Efficacy of Combination Antibiotic Therapy for Refractory Pediatric Inflammatory Bowel Disease

Abstract

Abstract Background Recent studies have shown that oral combination antibiotics may improve disease course in refractory inflammatory bowel disease (IBD). Here, we describe the use of combination oral antibiotics as salvage therapy in refractory ulcerative colitis (UC), Crohn’s colitis, and IBD-unclassified (IBD-U) at a large pediatric IBD center. Methods Clinical response, disease activity indices, adverse events, and clinical outcomes were measured up to 1 year after antibiotic treatment in this retrospective cohort study of children with medically refractory IBD colitis.
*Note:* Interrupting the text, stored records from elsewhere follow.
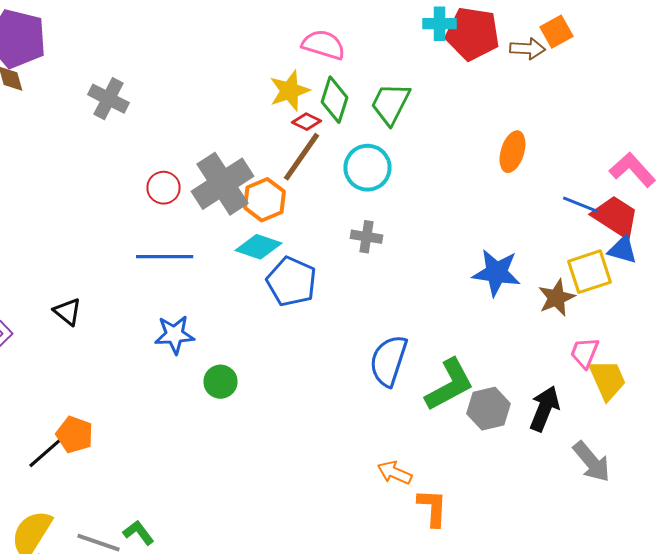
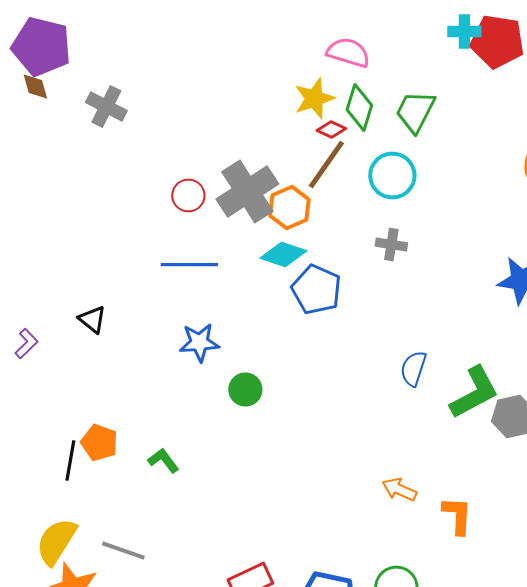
gray cross: (108, 99) -> (106, 106), moved
blue semicircle: (388, 361) -> (413, 368), size x0.7
black line: (46, 453) -> (70, 460), turned -39
orange arrow: (394, 473) -> (399, 490), moved
green L-shape: (138, 533) -> (163, 460), moved

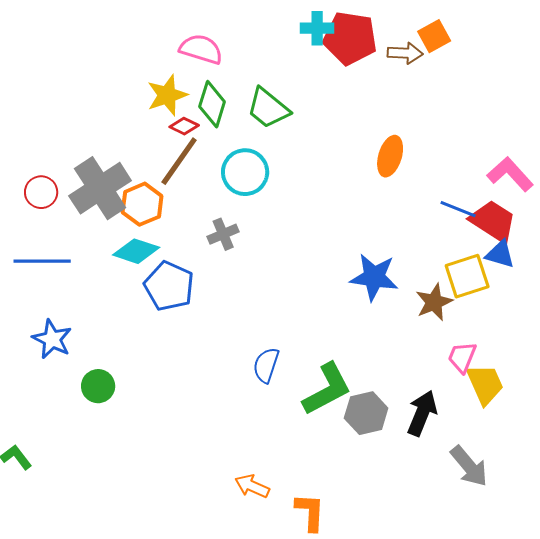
green trapezoid: (415, 112) -> (268, 108), turned -78
gray cross: (391, 244) -> (223, 234), moved, turned -32
blue star: (199, 342) -> (52, 339), turned 30

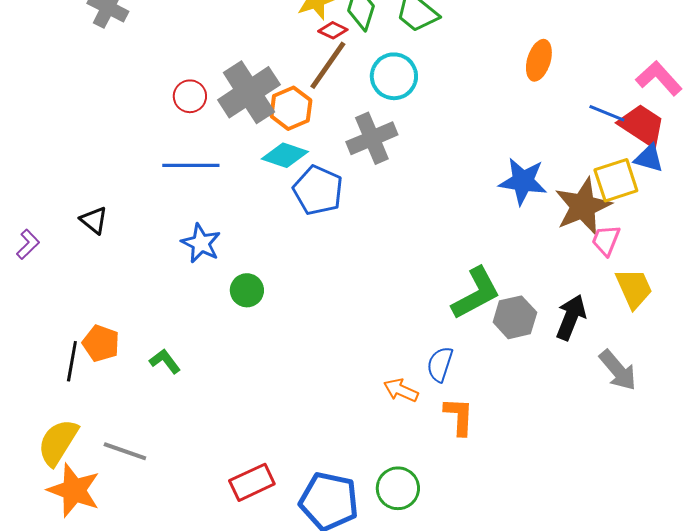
gray cross: (223, 234) -> (372, 138), size x1.6
brown star: (434, 302) -> (583, 206), size x1.5
pink trapezoid: (462, 357) -> (606, 240), moved
blue semicircle: (266, 365) -> (440, 364), moved

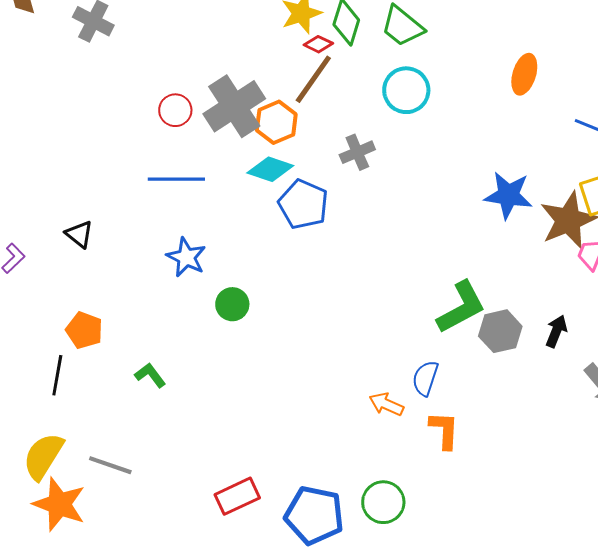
cyan circle: (394, 76) -> (406, 90), moved
gray cross: (372, 138) -> (357, 152), size x0.7
black arrow: (571, 317) -> (556, 331), size x0.7
orange pentagon: (101, 343) -> (84, 330), moved

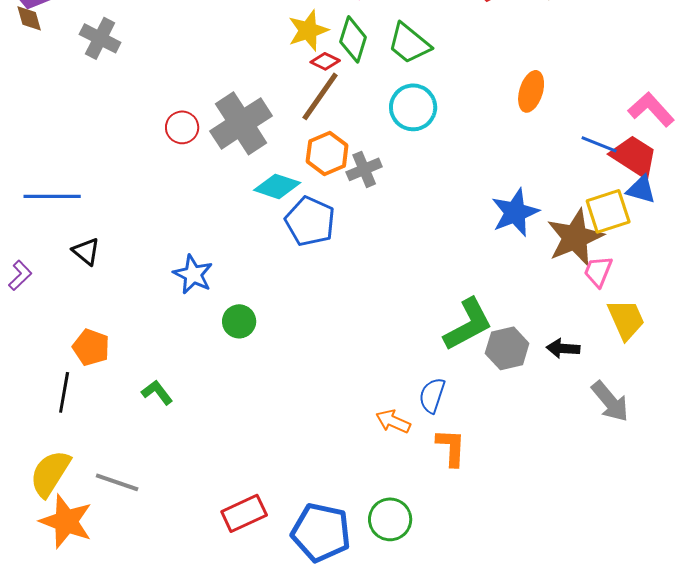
orange hexagon: (276, 122) -> (327, 153), moved
blue line: (176, 179) -> (52, 196), moved
blue star: (508, 195) -> (515, 212), turned -30
black arrow: (556, 331) -> (563, 348), turned -108

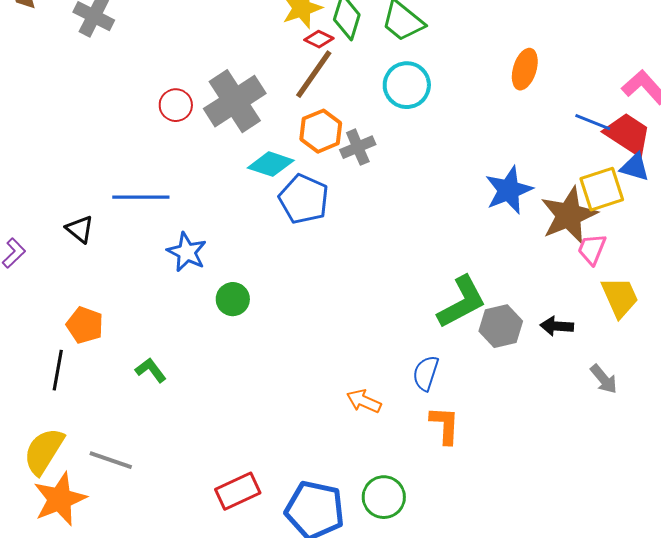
blue line: (52, 196) -> (141, 197), moved
gray arrow: (610, 401) -> (604, 379), size x0.7
orange arrow: (393, 421) -> (364, 401), moved
orange star: (66, 521) -> (60, 499), turned 30

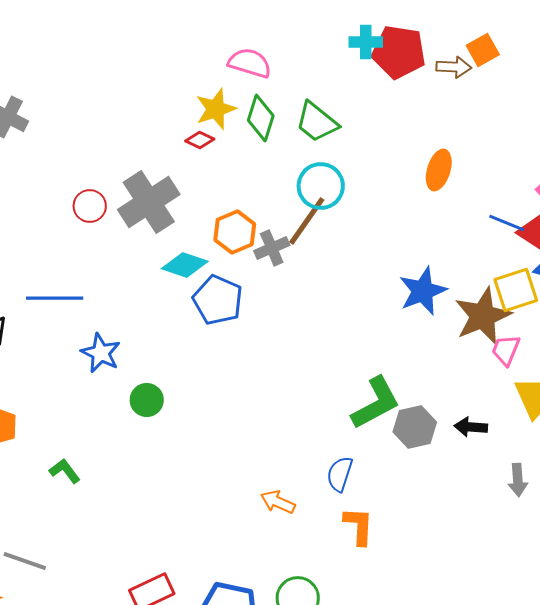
red diamond: (319, 39) -> (200, 140), moved
brown line: (314, 74) -> (307, 221), moved
gray arrow: (604, 379) -> (518, 480), turned 36

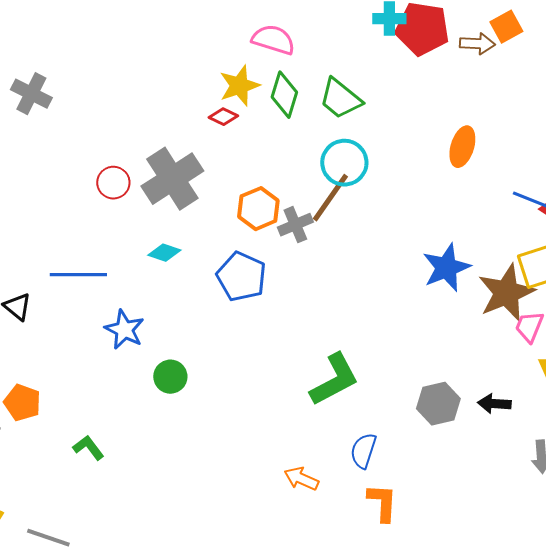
cyan diamond: (185, 265) -> (164, 253), moved, size x0.7
green L-shape: (376, 403) -> (334, 380), moved

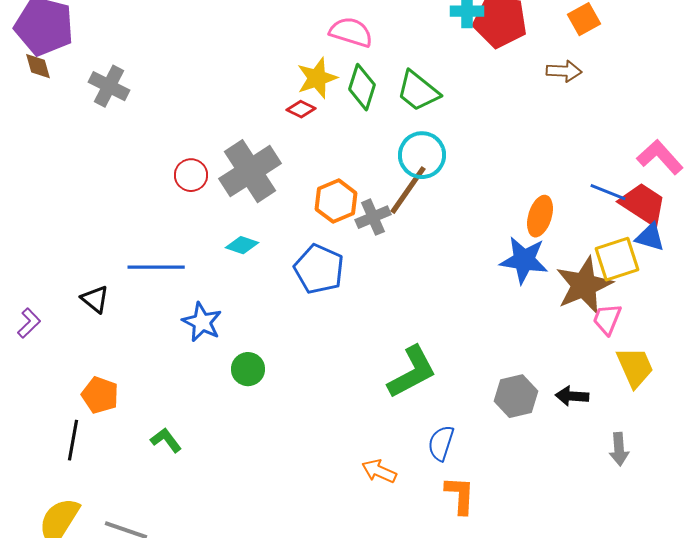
brown arrow: (477, 44) -> (564, 71), moved
orange ellipse: (462, 147) -> (540, 216), moved
blue star: (446, 268) -> (524, 260), turned 30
Results Sixty-three patients with refractory UC, Crohn’s colitis, and IBD-U (median age [interquartile range {IQR}], 15.3 [11.2–16.5] years; median disease duration [IQR], 1.2 [0.41–4.6] years) received a combination of 3 or 4 oral antibiotics (most commonly amoxicillin, metronidazole, and either doxycycline or ciprofloxacin) for a median (IQR) of 29 (21–58) days. Thirty-four patients (54%) were deemed corticosteroid-refractory or -dependent, with the majority (62/63) having a previous or present loss of response or primary nonresponse to anti–tumor necrosis factor alpha (anti-TNFα) therapy. Use of combination antibiotics led to a significant decrease in median Pediatric Ulcerative Colitis Activity Index (PUCAI) score (IQR) from 55 (40–65) to 10 (0–40; P < 0.0001) over 3 ± 1 weeks, with 25/63 (39.7%) patients achieving clinical remission (PUCAI <10 points). The clinical benefits of oral antibiotics were independent of anti-TNFα therapy optimization. Among children entering clinical remission (n = 25), only 1 patient required surgery at 1-year follow-up, vs 10 patients in the nonresponder group. Negative predictors of response to combination antibiotics were exposure to doxycycline (odds ratio [OR], 0.25; 95% CI, 0.08–0.76) and PUCAI ≥65 at baseline (OR, 0.2; 95% CI, 0.05–0.74). Conclusions Oral combination antibiotics appears to be an effective rescue and steroid-sparing therapy to induce remission in the short term in patients failing a biologic.